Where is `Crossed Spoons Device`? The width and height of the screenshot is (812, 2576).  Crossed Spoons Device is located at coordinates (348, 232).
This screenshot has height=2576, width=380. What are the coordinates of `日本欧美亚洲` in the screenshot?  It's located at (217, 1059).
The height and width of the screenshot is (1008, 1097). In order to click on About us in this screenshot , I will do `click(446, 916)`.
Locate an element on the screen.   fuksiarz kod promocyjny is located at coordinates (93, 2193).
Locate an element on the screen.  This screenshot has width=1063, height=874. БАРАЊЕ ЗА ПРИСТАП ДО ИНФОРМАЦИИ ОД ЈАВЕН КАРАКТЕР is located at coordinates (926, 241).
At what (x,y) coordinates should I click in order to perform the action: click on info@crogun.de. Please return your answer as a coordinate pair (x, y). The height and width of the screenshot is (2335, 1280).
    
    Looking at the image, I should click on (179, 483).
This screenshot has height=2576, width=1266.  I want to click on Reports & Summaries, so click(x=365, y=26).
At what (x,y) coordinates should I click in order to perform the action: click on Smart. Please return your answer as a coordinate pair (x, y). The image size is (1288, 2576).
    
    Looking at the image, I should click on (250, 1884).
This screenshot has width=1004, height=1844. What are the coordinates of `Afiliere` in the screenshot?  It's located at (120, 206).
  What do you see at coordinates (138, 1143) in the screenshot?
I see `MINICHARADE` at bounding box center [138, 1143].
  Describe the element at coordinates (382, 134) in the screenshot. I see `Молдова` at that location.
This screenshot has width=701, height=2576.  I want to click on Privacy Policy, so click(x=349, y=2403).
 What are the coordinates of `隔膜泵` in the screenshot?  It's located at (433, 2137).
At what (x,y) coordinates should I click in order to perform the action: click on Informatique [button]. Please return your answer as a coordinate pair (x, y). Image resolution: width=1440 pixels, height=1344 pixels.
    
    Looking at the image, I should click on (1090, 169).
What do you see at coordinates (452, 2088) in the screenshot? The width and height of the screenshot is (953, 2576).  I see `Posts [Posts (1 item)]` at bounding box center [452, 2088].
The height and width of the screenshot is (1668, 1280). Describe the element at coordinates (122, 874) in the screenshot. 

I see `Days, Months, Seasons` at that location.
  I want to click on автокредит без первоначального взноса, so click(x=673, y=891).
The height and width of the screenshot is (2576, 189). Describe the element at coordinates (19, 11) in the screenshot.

= = = = =

> PROMPT
Could you set down each entry above word for word?

> EXPECTED ANSWER
Where is `Crossed Spoons Device`? The width and height of the screenshot is (812, 2576).  Crossed Spoons Device is located at coordinates (348, 232).
This screenshot has height=2576, width=380. What are the coordinates of `日本欧美亚洲` in the screenshot?  It's located at (217, 1059).
The height and width of the screenshot is (1008, 1097). In order to click on About us in this screenshot , I will do `click(446, 916)`.
Locate an element on the screen.   fuksiarz kod promocyjny is located at coordinates (93, 2193).
Locate an element on the screen.  This screenshot has width=1063, height=874. БАРАЊЕ ЗА ПРИСТАП ДО ИНФОРМАЦИИ ОД ЈАВЕН КАРАКТЕР is located at coordinates (926, 241).
At what (x,y) coordinates should I click in order to perform the action: click on info@crogun.de. Please return your answer as a coordinate pair (x, y). The height and width of the screenshot is (2335, 1280).
    
    Looking at the image, I should click on (179, 483).
This screenshot has height=2576, width=1266.  I want to click on Reports & Summaries, so click(x=365, y=26).
At what (x,y) coordinates should I click in order to perform the action: click on Smart. Please return your answer as a coordinate pair (x, y). The image size is (1288, 2576).
    
    Looking at the image, I should click on (250, 1884).
This screenshot has width=1004, height=1844. What are the coordinates of `Afiliere` in the screenshot?  It's located at (120, 206).
  What do you see at coordinates (138, 1143) in the screenshot?
I see `MINICHARADE` at bounding box center [138, 1143].
  Describe the element at coordinates (382, 134) in the screenshot. I see `Молдова` at that location.
This screenshot has width=701, height=2576.  I want to click on Privacy Policy, so click(x=349, y=2403).
 What are the coordinates of `隔膜泵` in the screenshot?  It's located at (433, 2137).
At what (x,y) coordinates should I click in order to perform the action: click on Informatique [button]. Please return your answer as a coordinate pair (x, y). Image resolution: width=1440 pixels, height=1344 pixels.
    
    Looking at the image, I should click on (1090, 169).
What do you see at coordinates (452, 2088) in the screenshot? The width and height of the screenshot is (953, 2576).  I see `Posts [Posts (1 item)]` at bounding box center [452, 2088].
The height and width of the screenshot is (1668, 1280). Describe the element at coordinates (122, 874) in the screenshot. 

I see `Days, Months, Seasons` at that location.
  I want to click on автокредит без первоначального взноса, so click(x=673, y=891).
The height and width of the screenshot is (2576, 189). Describe the element at coordinates (19, 11) in the screenshot.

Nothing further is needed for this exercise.